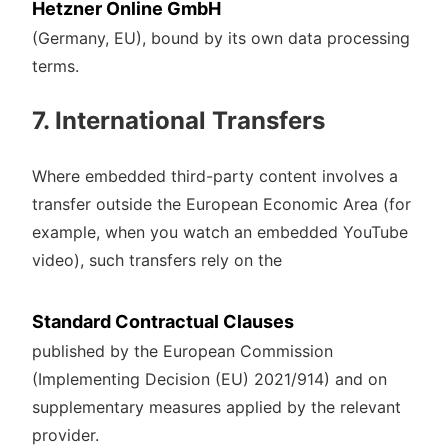
Hetzner Online GmbH
(Germany, EU), bound by its own data processing
terms.
7. International Transfers
Where embedded third-party content involves a
transfer outside the European Economic Area (for
example, when you watch an embedded YouTube
video), such transfers rely on the
Standard Contractual Clauses
published by the European Commission
(Implementing Decision (EU) 2021/914) and on
supplementary measures applied by the relevant
provider.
################
The records above are to be reproduced exactly; the pictures are to be left out.

Hetzner Online GmbH
(Germany, EU), bound by its own data processing
terms.
7. International Transfers
Where embedded third-party content involves a
transfer outside the European Economic Area (for
example, when you watch an embedded YouTube
video), such transfers rely on the
Standard Contractual Clauses
published by the European Commission
(Implementing Decision (EU) 2021/914) and on
supplementary measures applied by the relevant
provider.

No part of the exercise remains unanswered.